It’s easiest to think of a dental crown as a sort of cap for a tooth. These caps help to restore the tooth’s size and shape. Dental crowns also look like teeth, so they improve appearance. Once the dentist cements the crown in place, it will cover the visible portion of the tooth.
Who Needs Dental Crowns?
There are many reasons why dentists might suggest crowns. These are some of the most common cases that would motivate a dentist to suggest a crown:
- * If a tooth has become so decayed that it might break, the crown can hold the parts together and protect them.
- * If a tooth already broke, the crown will protect it and restore appearance.
- * Sometimes dentists use crowns to hold dental bridges in place.
- * Dental crowns might also get suggested for cosmetic use if the tooth is discolored or misshapen.
What Materials Do Dentists Use In Crowns?
Dentists might also suggest crowns that are made out of different kinds of materials. The material may depend upon the crown’s use or the patient’s needs. For instance:
- * Children often get stainless steel crowns over their baby teeth. These crowns are meant to come out when the baby tooth naturally falls out. They don’t look like natural teeth, but they’re cheaper and easier to install.
- * Metal crowns actually are very durable and can last longer than many materials. The problem is that they don’t look like natural teeth, so dentists may only suggest these for teeth that aren’t typically visible.
- * Ceramic crowns can be made to look almost exactly like natural teeth. Typically, the dentist or dental assistants will even match the color of the patient’s natural teeth. This is what dentists usually suggest when the teeth are visible because they are in the front of the mouth.
Very often, getting a crown requires two appointments. The dentist may make a temporary crown in his office for the patient to wear home after the first appointment for both appearance and to protect the tooth. They may use a kind of resin because it’s easier to work with, but this resin won’t last as long and will also discolor easily. Most of the time, dentists make a mold of the new crown and send it to a crown company. The crown company will use that mold to create the permanent tooth. This may take a week or two, so the patient will have to come back for another appointment.
How Are Teeth Prepared for Dental Crowns?

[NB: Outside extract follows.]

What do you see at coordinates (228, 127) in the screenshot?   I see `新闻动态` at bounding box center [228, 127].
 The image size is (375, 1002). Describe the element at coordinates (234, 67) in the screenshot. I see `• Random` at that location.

If a lot of the tooth is still there, the dentist might need to file it down to make room for the crown. If most of the tooth is missing, the dentist may actually have to use special materials to build it up to hold the crown in place. Generally, the patient has anesthesia before this is done.
Though many dentists make impressions of the tooth to send off to the crown lab, some dentists have begun to use high-tech scanning equipment. This equipment can create a digital image of the existing tooth that the company can use to create a permanent crown.
If the dentist has done a good job, a permanent crown should feel just like a regular tooth to the patient. Sometimes, there is a bit of pain and sensitivity for a few days, but this should diminish with time. Even though permanent crowns are meant to last a lifetime, sometimes they do chip, break, or even fall off. Dentists may be able to repair them, but they usually will have to replace them.